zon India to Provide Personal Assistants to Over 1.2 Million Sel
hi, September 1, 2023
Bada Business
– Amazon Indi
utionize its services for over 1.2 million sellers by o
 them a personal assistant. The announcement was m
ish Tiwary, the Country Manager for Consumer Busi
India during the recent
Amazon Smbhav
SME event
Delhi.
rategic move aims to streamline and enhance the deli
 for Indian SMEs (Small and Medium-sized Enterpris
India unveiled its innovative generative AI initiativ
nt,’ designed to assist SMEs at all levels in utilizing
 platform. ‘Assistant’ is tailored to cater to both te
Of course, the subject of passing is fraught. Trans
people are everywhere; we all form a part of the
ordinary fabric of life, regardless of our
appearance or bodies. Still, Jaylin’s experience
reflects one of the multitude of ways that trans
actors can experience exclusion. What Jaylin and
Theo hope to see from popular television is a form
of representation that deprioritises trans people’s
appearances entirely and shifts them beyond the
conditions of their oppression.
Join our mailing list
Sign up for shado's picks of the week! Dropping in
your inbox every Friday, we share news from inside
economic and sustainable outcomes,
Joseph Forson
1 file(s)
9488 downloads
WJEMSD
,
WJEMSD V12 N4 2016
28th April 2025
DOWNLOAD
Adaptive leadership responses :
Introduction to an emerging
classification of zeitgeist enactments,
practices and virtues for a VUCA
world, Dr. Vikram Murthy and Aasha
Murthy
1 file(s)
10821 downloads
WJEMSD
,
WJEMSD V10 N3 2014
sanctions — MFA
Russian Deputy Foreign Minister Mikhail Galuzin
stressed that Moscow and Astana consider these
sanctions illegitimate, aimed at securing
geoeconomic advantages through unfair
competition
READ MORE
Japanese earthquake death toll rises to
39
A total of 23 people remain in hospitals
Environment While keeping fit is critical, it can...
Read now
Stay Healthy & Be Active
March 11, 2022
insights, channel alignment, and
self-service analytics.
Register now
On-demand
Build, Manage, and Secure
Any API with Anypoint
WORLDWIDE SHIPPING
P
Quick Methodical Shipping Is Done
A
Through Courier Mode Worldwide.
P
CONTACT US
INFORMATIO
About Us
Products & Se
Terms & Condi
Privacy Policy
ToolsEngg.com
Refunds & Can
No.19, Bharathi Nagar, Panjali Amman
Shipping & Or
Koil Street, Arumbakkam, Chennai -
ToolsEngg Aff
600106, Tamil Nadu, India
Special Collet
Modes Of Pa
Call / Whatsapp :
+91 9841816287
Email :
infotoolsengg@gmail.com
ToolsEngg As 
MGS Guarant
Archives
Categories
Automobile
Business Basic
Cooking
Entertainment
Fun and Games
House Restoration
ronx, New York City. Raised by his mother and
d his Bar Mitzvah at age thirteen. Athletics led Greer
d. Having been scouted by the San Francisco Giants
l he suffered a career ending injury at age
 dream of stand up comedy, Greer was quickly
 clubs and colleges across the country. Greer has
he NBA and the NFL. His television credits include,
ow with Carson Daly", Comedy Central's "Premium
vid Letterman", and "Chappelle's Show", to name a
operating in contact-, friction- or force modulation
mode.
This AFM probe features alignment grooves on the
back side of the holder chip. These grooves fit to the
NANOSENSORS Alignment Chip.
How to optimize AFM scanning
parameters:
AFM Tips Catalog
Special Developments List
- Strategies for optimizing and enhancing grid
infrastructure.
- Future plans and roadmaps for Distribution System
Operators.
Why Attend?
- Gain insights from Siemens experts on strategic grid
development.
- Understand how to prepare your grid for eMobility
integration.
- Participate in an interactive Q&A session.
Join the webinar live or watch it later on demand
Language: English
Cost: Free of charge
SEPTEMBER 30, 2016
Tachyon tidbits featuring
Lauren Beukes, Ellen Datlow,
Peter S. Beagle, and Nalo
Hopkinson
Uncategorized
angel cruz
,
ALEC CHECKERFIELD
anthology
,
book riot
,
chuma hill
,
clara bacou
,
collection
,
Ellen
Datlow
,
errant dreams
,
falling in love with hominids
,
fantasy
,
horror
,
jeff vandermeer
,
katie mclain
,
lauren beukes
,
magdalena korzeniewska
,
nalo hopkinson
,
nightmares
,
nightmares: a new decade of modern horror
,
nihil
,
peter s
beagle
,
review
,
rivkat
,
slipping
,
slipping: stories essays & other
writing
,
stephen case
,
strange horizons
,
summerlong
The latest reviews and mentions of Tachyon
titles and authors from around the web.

▸ Task
From the records, copy every line that has the string "Jaylin" in it.

▸ Task solution
appearance or bodies. Still, Jaylin’s experience
actors can experience exclusion. What Jaylin and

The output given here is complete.